Считая себя виноватым, поскольку именно я соблазнил Хайта этой работой, я стал рассылать артистам тексты нашего представления. А поскольку тексты были хорошие, то очень многие конферансье их исполняли, так что, думаю, мы от этого только выгадали.
Хазанов, конечно, ревновал. Он хотел, чтобы Хайт писал ему одному, но Хайт писал кому хотел. Они уже к тому времени разошлись с Курляндским и писали с ним только сценарии «Ну, погоди!».
В 1976 году осенью Хазанов и Хайт поехали в дом отдыха «Вороново» писать программу. Хазанов позвал и меня поехать, просто так. Я с удовольствием согласился. Они весь день писали свои номера, а вечером читали их мне. Я человек естественный и смешливый, по мне можно точно определять – смешно или нет. Где неинтересно, я тут же отключаюсь. Вот так они на мне и проверяли свои тексты.

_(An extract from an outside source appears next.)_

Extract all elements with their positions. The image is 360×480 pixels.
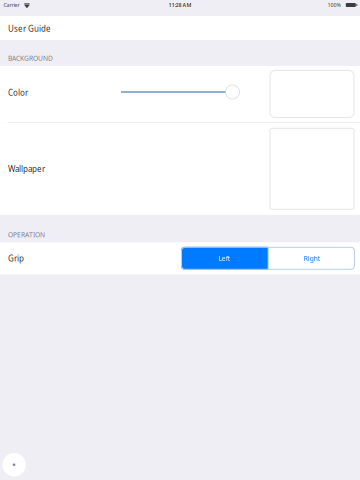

Там, в «Воронове», было два интересных момента. Однажды мы смотрели телевизор. Шёл какой-то дурацкий среднеазиатский фильм о басмачах. Хайт выключил звук и стал озвучивать героев. В фильме дехканин стоял на коленях среди хлопкового поля, над ним стоял «красный» с ружьем, а Хайт «переводил»:
– Бери землю, твоя земля, бери, тебе говорят, всё это твоя земля. Ты теперь хозяин. Советский власть даёт тебе этот земля.
Текст, который произносил Хайт с ходу, вступал в полное противоречие с картинкой, и было жутко смешно. Мы с Хазановым просто плакали.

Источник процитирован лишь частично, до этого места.